Long-Term Outcome: - Much better prognosis than Bartter (renal function typically preserved throughout life) - Most patients achieve normal adult height and normal development with adequate therapy - ESRD very rare in Gitelman (unlike Bartter with higher progression rate) - Complications: Chondrocalcinosis (calcium pyrophosphate deposition) common but often asymptomatic - Early diagnosis and treatment crucial for normal growth and development

A. Overview of RTA

Definition: Metabolic acidosis resulting from dysfunction of renal tubular acid secretion or bicarbonate reabsorption, WITHOUT significant reduction in GFR.

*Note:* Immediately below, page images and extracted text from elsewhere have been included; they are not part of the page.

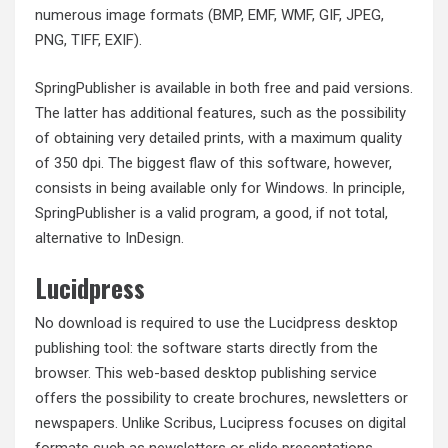
numerous image formats (BMP, EMF, WMF, GIF, JPEG,
PNG, TIFF, EXIF).
SpringPublisher is available in both free and paid versions.
The latter has additional features, such as the possibility
of obtaining very detailed prints, with a maximum quality
of 350 dpi. The biggest flaw of this software, however,
consists in being available only for Windows. In principle,
SpringPublisher is a valid program, a good, if not total,
alternative to InDesign.
Lucidpress
No download is required to use the Lucidpress desktop
publishing tool: the software starts directly from the
browser. This web-based desktop publishing service
offers the possibility to create brochures, newsletters or
newspapers. Unlike Scribus, Lucipress focuses on digital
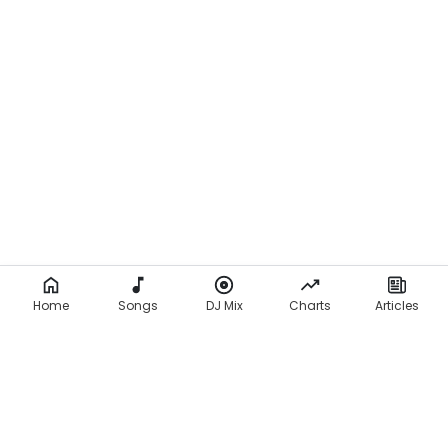
Home
Songs
DJ Mix
Charts
Articles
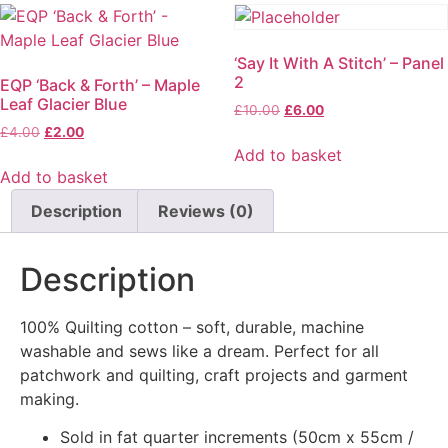
‘Say It With A Stitch’ – Panel
2
EQP ‘Back & Forth’ – Maple
Leaf Glacier Blue
£
10.00
£
6.00
£
4.00
£
2.00
Add to basket
Add to basket
Description
Reviews (0)
Description
100% Quilting cotton – soft, durable, machine
washable and sews like a dream. Perfect for all
patchwork and quilting, craft projects and garment
making.
Sold in fat quarter increments (50cm x 55cm /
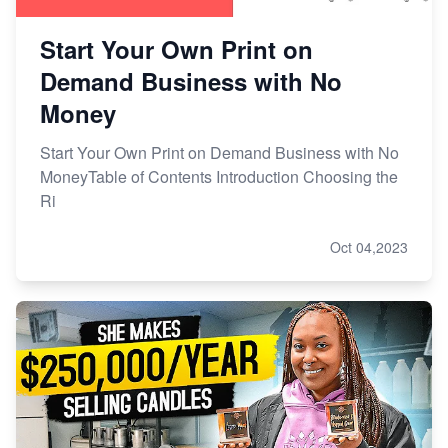
Start Your Own Print on
Demand Business with No
Money
Start Your Own Print on Demand Business with No
MoneyTable of Contents Introduction Choosing the
Ri
Oct 04,2023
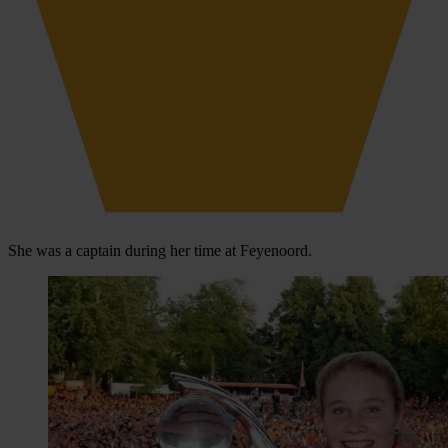
She was a captain during her time at Feyenoord.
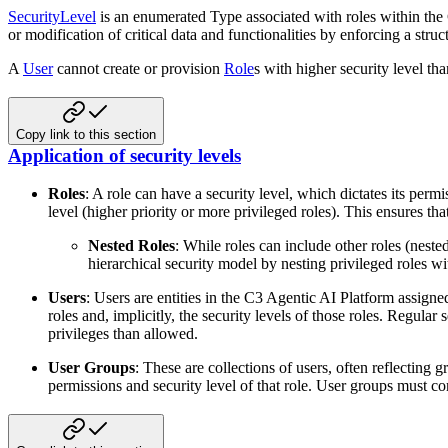
SecurityLevel
is an enumerated Type associated with roles within the C
or modification of critical
data and functionalities by enforcing a stru
A
User
cannot create or provision
Role
s with higher security level th
Copy link to this section
Application of security levels
Roles
: A role can have a security level, which dictates its permis
level (higher
priority or more privileged roles). This ensures that
Nested Roles
: While roles can include other roles (nested
hierarchical
security model by nesting privileged roles wi
Users
: Users are entities in the C3 Agentic AI Platform assigne
roles and, implicitly, the
security levels of those roles. Regular s
privileges than allowed.
User Groups
: These are collections of users, often reflecting
permissions and security level of
that role. User groups must co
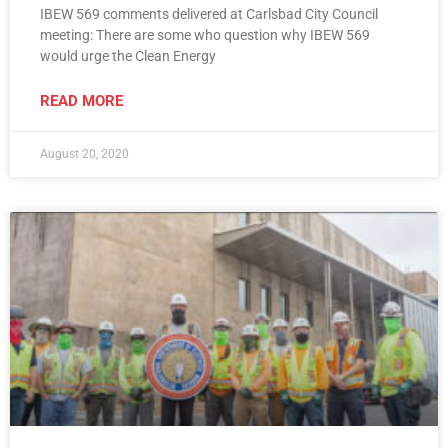
IBEW 569 comments delivered at Carlsbad City Council
meeting: There are some who question why IBEW 569
would urge the Clean Energy
READ MORE
August 20, 2020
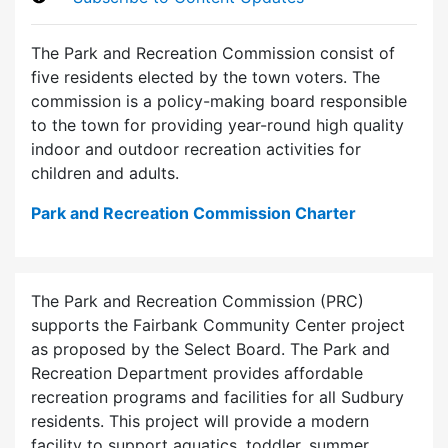
The Park and Recreation Commission consist of
five residents elected by the town voters. The
commission is a policy-making board responsible
to the town for providing year-round high quality
indoor and outdoor recreation activities for
children and adults.
Park and Recreation Commission Charter
The Park and Recreation Commission (PRC)
supports the Fairbank Community Center project
as proposed by the Select Board. The Park and
Recreation Department provides affordable
recreation programs and facilities for all Sudbury
residents. This project will provide a modern
facility to support aquatics, toddler, summer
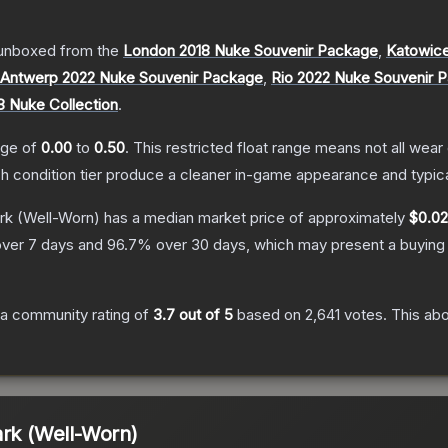
unboxed from the
London 2018 Nuke Souvenir Package
,
Katowice
Antwerp 2022 Nuke Souvenir Package
,
Rio 2022 Nuke Souvenir 
8 Nuke Collection
.
ange of
0.00
to
0.50
.
This restricted float range means not all wear 
ch condition tier produce a cleaner in-game appearance and typic
rk
(Well-Worn)
has a median market price of approximately
$0.02
ver 7 days and
96.7
% over 30 days, which may present a buying 
a community rating of
3.7
out of 5
based on
2,641
votes
.
This abo
ark (Well-Worn)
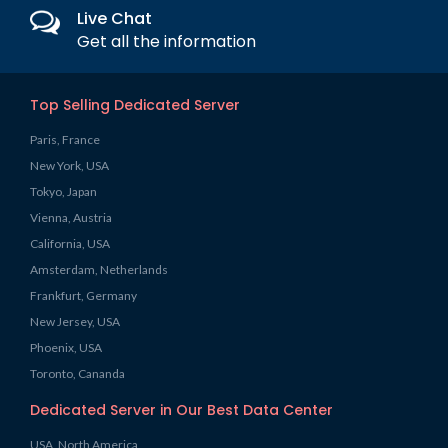
Live Chat
Get all the information
Top Selling Dedicated Server
Paris, France
New York, USA
Tokyo, Japan
Vienna, Austria
California, USA
Amsterdam, Netherlands
Frankfurt, Germany
New Jersey, USA
Phoenix, USA
Toronto, Cananda
Dedicated Server in Our Best Data Center
USA, North America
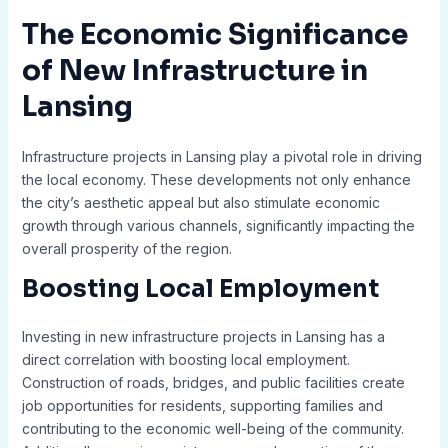
The Economic Significance
of New Infrastructure in
Lansing
Infrastructure projects in Lansing play a pivotal role in driving
the local economy. These developments not only enhance
the city’s aesthetic appeal but also stimulate economic
growth through various channels, significantly impacting the
overall prosperity of the region.
Boosting Local Employment
Investing in new infrastructure projects in Lansing has a
direct correlation with boosting local employment.
Construction of roads, bridges, and public facilities create
job opportunities for residents, supporting families and
contributing to the economic well-being of the community.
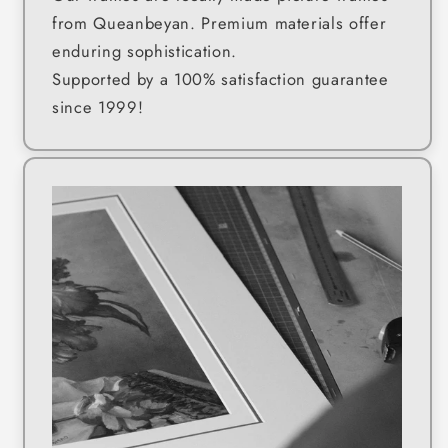
from Queanbeyan. Premium materials offer
enduring sophistication.
Supported by a 100% satisfaction guarantee
since 1999!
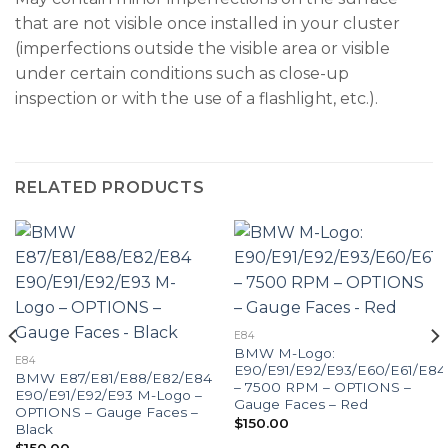
that are not visible once installed in your cluster
(imperfections outside the visible area or visible
under certain conditions such as close-up
inspection or with the use of a flashlight, etc.).
RELATED PRODUCTS
E84
BMW M-Logo:
E84
E90/E91/E92/E93/E60/E61/E84
BMW E87/E81/E88/E82/E84
– 7500 RPM – OPTIONS –
E90/E91/E92/E93 M-Logo –
Gauge Faces – Red
OPTIONS – Gauge Faces –
$
150.00
Black
$
150.00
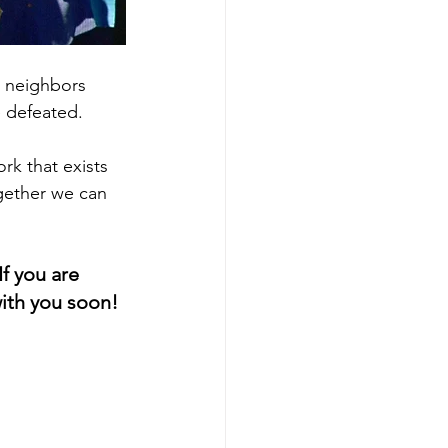
n neighbors 
e defeated.
k that exists 
gether we can 
f you are 
with you soon!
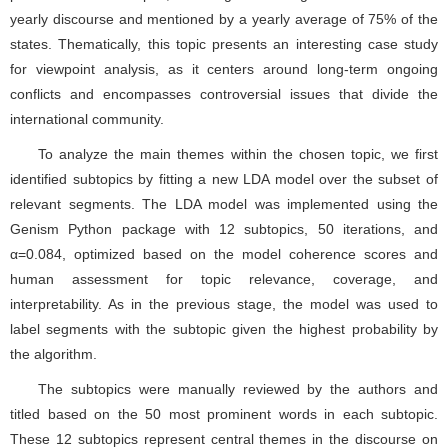
identified subtopics by fitting a new LDA model over the subset of
relevant segments. The LDA model was implemented using the
Genism Python package with 12 subtopics, 50 iterations, and
α=0.084, optimized based on the model coherence scores and
human assessment for topic relevance, coverage, and
interpretability. As in the previous stage, the model was used to
label segments with the subtopic given the highest probability by
the algorithm.
The subtopics were manually reviewed by the authors and
titled based on the 50 most prominent words in each subtopic.
These 12 subtopics represent central themes in the discourse on
Middle Eastern conflicts. Some of the themes are regional,
concerning specific countries or areas of the Middle East; others
concern issues that are central to the region, such as the economy,
national independence, peace, and violence; and some are related
to the UN itself as the organizational platform of the debate. See
the Appendix for a full list of subtopics and top words.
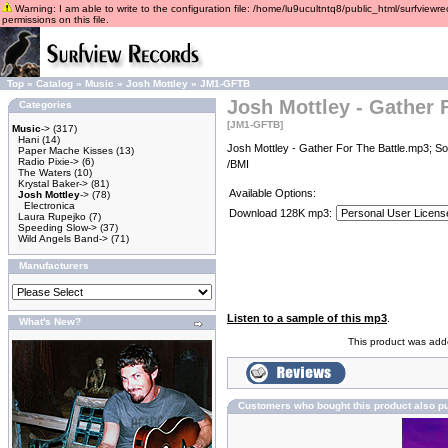
Warning: I am able to write to the configuration file: /home/lu9ucultntq8/public_html/surfviewre
permissions on this file.
Top
»
Catalog
»
Music
»
Josh Mottley
»
JM1-GFTB
Josh Mottley - Gather 
Categories
[JM1-GFTB]
Music
->
(317)
Hani
(14)
Josh Mottley - Gather For The Battle.mp3; So
Paper Mache Kisses
(13)
Radio Pixie->
(6)
/BMI
The Waters
(10)
Krystal Baker->
(81)
Available Options:
Josh Mottley
->
(78)
Electronica
Download 128K mp3:
Laura Rupejko
(7)
Speeding Slow->
(37)
Wild Angels Band->
(71)
Manufacturers
Listen to a sample of this mp3
.
What's New?
This product was add
Customers who bought this product also p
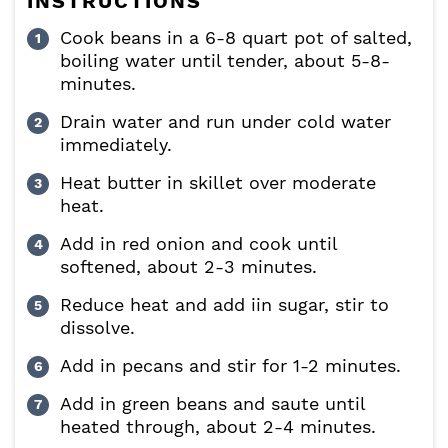
INSTRUCTIONS
Cook beans in a 6-8 quart pot of salted,
boiling water until tender, about 5-8-
minutes.
Drain water and run under cold water
immediately.
Heat butter in skillet over moderate
heat.
Add in red onion and cook until
softened, about 2-3 minutes.
Reduce heat and add iin sugar, stir to
dissolve.
Add in pecans and stir for 1-2 minutes.
Add in green beans and saute until
heated through, about 2-4 minutes.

Types: - Type 1 (Distal) RTA: Impaired acid secretion in collecting duct - Type 2 (Proximal) RTA: Impaired HCO₃⁻ reabsorption in proximal tubule - Type 4 (Hyperkalemic) RTA: Aldosterone deficiency or resistance in collecting duct

Note: Type 3 RTA (rare mixed proximal + distal) rarely seen in clinical practice

B. Type 1 (Distal) RTA

Genetics and Etiology:

Primary (Hereditary): - Autosomal recessive: Gene SLC4A1 (band 3 anion exchanger; basolateral membrane) or ATP6V0B (vacuolar H+-ATPase) - Autosomal dominant: Gene SLC4A1 (missense mutations) - Incidence: Rare; 1 in 10,000 children (variable by ethnicity)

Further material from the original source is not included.